The Mariposa County Arts Council is pleased to bring “Framing the Street,” a special exhibition of documentary photography by David Johnson, to the Treetop Gallery running from November 8, 2014 through April 3, 2015.
David Johnson, a native of Jacksonville, Florida was the first African American student of Ansel Adams at the California School of Fine Arts (now the San Francisco Art Institute) in 1946. Is addition to Adams, Johnson studied under such photographic greats as Minor White, Imogen Cunningham, Ruth Bernhard, and Edward Weston during the heralded golden age of photography on the West Coast. While at the California School of Fine Arts, Mr. Johnson was advised to document the people and places he knew well. As a result, he became an important chronicaler of black life in San Francisco during the middle part of the 20th century, turning his lens on the city’s jazz scene, the Civil Rights Movement, and streetwork focused specifically on San Francisco’s Fillmore District. Nat King Cole, Langston Hughes, Eartha Kitt, W.E.B. Dubois and Thurgood Marshall were among the many luminaries Johnson photographed.

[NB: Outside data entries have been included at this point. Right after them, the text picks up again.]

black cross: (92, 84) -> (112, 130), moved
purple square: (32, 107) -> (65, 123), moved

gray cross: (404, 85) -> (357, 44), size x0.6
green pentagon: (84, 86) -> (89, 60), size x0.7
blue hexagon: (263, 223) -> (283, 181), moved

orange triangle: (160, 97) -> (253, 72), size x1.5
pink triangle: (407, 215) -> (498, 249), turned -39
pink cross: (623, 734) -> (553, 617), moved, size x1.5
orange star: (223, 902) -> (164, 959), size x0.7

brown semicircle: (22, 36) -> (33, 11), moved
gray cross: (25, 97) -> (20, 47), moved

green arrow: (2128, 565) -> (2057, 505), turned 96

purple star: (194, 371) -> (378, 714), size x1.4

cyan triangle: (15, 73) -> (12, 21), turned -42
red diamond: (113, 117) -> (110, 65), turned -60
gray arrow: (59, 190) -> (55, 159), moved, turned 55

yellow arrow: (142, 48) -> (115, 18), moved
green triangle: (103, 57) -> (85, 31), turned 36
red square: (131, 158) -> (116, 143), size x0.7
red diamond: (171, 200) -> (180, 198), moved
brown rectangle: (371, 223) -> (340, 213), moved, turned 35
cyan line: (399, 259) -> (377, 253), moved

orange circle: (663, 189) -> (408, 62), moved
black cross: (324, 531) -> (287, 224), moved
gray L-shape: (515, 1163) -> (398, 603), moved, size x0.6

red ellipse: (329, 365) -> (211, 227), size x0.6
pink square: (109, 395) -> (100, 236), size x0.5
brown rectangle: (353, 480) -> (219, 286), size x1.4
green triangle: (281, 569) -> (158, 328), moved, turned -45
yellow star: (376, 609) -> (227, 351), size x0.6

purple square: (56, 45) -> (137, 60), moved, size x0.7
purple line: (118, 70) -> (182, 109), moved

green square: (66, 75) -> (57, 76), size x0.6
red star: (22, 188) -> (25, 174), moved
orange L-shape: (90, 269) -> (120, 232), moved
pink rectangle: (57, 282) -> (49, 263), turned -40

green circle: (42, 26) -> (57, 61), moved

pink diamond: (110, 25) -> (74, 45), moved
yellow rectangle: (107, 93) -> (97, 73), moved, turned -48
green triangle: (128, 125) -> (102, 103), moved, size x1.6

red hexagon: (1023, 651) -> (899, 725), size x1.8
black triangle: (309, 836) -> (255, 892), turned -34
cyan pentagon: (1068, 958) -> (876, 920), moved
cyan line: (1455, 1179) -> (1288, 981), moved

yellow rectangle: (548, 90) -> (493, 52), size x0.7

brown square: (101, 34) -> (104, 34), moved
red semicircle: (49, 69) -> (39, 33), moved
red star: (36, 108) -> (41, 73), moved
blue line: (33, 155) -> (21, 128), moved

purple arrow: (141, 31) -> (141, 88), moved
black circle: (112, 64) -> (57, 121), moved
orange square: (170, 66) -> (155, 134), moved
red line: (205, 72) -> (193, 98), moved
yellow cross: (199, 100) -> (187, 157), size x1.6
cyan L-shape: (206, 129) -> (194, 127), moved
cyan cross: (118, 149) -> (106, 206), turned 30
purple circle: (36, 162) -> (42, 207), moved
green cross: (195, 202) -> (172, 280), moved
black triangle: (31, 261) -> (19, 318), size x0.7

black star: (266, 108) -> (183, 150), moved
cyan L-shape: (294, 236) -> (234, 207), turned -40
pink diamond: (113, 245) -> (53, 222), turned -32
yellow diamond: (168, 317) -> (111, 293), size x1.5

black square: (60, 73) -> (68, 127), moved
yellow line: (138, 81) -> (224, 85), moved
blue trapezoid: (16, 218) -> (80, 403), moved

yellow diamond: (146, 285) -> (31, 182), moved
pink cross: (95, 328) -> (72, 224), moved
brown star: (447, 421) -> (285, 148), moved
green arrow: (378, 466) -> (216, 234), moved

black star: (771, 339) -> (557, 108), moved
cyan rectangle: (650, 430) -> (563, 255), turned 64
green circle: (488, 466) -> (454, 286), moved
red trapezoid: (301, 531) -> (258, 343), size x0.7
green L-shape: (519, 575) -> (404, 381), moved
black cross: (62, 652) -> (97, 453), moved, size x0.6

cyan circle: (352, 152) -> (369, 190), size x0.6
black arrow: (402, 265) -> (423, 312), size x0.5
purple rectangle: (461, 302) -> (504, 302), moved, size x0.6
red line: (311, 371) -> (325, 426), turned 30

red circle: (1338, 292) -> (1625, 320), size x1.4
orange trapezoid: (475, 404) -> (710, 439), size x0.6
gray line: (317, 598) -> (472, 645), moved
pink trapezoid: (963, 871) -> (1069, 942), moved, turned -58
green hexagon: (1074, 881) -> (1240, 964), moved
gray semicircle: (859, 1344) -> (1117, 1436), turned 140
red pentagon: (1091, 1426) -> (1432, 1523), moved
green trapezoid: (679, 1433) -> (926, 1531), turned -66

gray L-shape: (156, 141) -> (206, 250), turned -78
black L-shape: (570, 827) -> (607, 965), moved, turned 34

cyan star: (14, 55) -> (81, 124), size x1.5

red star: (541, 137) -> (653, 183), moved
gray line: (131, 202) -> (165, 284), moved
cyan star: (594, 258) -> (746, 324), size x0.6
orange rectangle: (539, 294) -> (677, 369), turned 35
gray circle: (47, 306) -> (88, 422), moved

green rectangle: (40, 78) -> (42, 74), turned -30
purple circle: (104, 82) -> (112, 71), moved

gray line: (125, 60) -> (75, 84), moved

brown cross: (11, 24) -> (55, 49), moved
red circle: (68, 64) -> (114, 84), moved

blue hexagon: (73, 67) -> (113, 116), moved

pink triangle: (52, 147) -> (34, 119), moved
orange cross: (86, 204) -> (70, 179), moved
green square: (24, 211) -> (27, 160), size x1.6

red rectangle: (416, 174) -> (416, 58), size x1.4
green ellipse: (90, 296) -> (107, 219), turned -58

Now in his 80s, Mr. Johnson considers himself a griot, or storyteller, who in West African culture is charged with communicating a tribe’s history. “By documenting past eras, I am giving people a glimpse of what life was like, maybe for some reawakening painful and proud memories. My work teaches through visual images. They reflect what I have experienced and continue to observe and become legacy for present and future generations.”